The immigrant families “are being told that they have to go to the government, who harmed them and who is going to be adjudicating their cases, for confidential advice about what to do,” said Sara Van Hofwegen, managing director of legal access programs at Acacia. “There is immediate harm this week and next week, and in the months to come.”
Judicial Oversight and Future Actions
Sabraw, so far, is not crying foul. The judge said the concerns about inadequate representation by the government are speculative, and he could intervene in the future if there is evidence that families protected by the settlement are suddenly missing court deadlines or facing other hurdles due to the change in their legal services. He has called a hearing Friday to further air concerns about this new arrangement.

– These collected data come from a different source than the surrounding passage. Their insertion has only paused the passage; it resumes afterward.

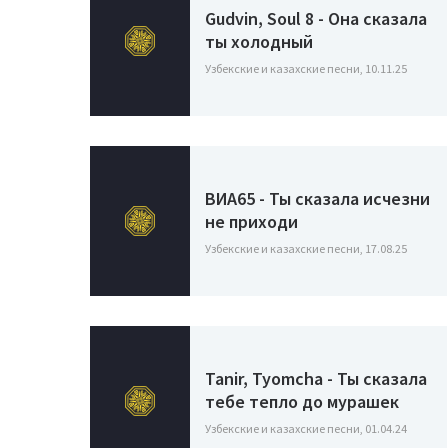
Gudvin, Soul 8 - Она сказала
ты холодный
Узбекские и казахские песни, 10.11.25
ВИА65 - Ты сказала исчезни
не приходи
Узбекские и казахские песни, 17.08.25
Tanir, Tyomcha - Ты сказала
тебе тепло до мурашек
Узбекские и казахские песни, 01.04.24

Acacia’s contract with the Justice Department, which began in May 2024, formed the Legal Access Services for Reunified Families program. The organization has overseen the program since, distributing the funding to subcontractor organizations across the country who have managed thousands of individual cases.
Acacia was in active talks to renew the contract with the Trump administration earlier this year, and staff members were stunned by the DOJ’s decision, Van Hofwegen said.
“We’re having to have conversations letting people know that we will no longer be a provider without being able to tell them about an existing plan,” said Emma Wilson, the program manager at ISLA Immigration, one of the subcontractors that provided legal services under the contract.
In court filings, advocates say they are already aware of class members who have been detained, including a separated child and multiple separated parents who have been unable to access legal services. They warn that these families could turn to predatory attorneys charging high fees in return for incomplete, sloppy paperwork.
“All of this is happening at a time of extraordinary immigration enforcement,” said Kelly Kribs, an attorney and co-director of the technical assistance program for the Young Center for Immigrant Children’s Rights, a group that has worked with hundreds of separated families since Trump’s zero tolerance policy. “These class members … are very much at risk of detention and potential deportation.”